Fallacy Eight: The network is homogeneous
The term homogeneous refers to a group of things that are the same or similar in nature. When speaking of a network, it is sometimes convenient to imagine that the nodes and infrastructure are homogeneous and that the variation between components is minimal. The rise of automation and virtual networking helps to keep the variation within individual networks to a minimum, at least at the data center level. However, as you move beyond your data center to the public Internet you will quickly have to deal with any and every type of network between your application and an end user.
For example, if your application is running in Kubernetes with an Amazon Virtual Private Cloud you can likely treat your service to service network traffic as homogeneous. After all, that is the entire point of cloud computing turning compute and networking into fungible services. But consider your end user. They may be accessing your application using their mobile phone, and the actual journey between their phone and your application can cross multiple networks with unique configurations and capabilities at each one — the LTE network of the phone provider will have vastly different characteristics than the network supporting service to service traffic.

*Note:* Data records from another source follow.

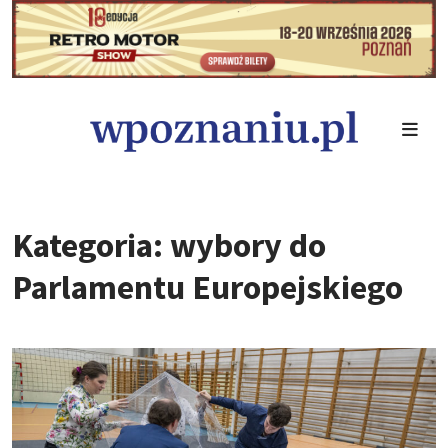
Kategoria: wybory do
Parlamentu Europejskiego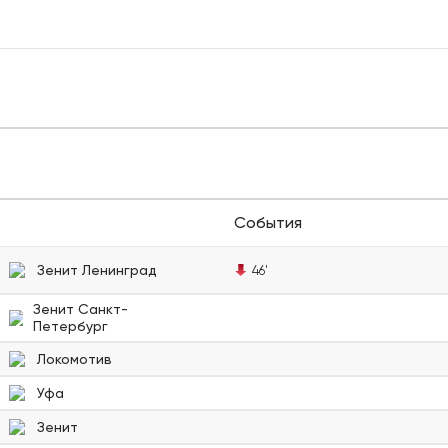
События
Зенит Ленинград
46'
Зенит Санкт-
Петербург
Локомотив
Уфа
Зенит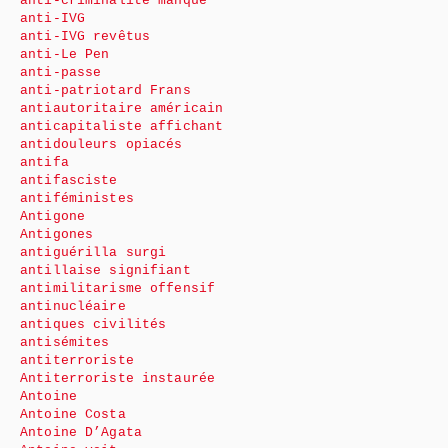
anti-criminalité manque
anti-IVG
anti-IVG revêtus
anti-Le Pen
anti-passe
anti-patriotard Frans
antiautoritaire américain
anticapitaliste affichant
antidouleurs opiacés
antifa
antifasciste
antiféministes
Antigone
Antigones
antiguérilla surgi
antillaise signifiant
antimilitarisme offensif
antinucléaire
antiques civilités
antisémites
antiterroriste
Antiterroriste instaurée
Antoine
Antoine Costa
Antoine D’Agata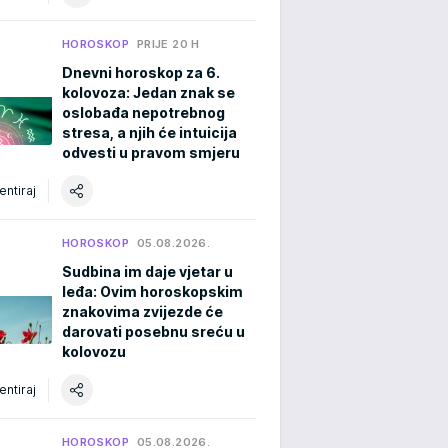
HOROSKOP
PRIJE 20 H
Dnevni horoskop za 6.
kolovoza: Jedan znak se
oslobađa nepotrebnog
stresa, a njih će intuicija
odvesti u pravom smjeru
ntiraj
HOROSKOP
05.08.2026.
Sudbina im daje vjetar u
leđa: Ovim horoskopskim
znakovima zvijezde će
darovati posebnu sreću u
kolovozu
ntiraj
HOROSKOP
05.08.2026.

As a developer, we need to pay attention to variation within the network and how it affects application development and the end user experience
The eight fallacies of distributed systems were developed in the 1990’s, and it can be tempting to dismiss them as out of touch with modern software development. The rise of cloud computing, automation, and developers doing operations and administration (DevOps) helps minimize the impact of these fallacies, but it does not remove them completely — it is impossible to completely avoid the eight fallacies when running a distributed system or microservice architecture and the steps that have been taken to improve reliability and efficiency have been done to ameliorate, but not solve these fallacies.
In reality, we live in a networked society and it is rare that a useful system or service does not rely on the network in some capacity. It is therefore almost impossible to completely avoid the eight fallacies of distributed computing. However, we can try to take steps to minimize their impact on the systems we build and deploy each day.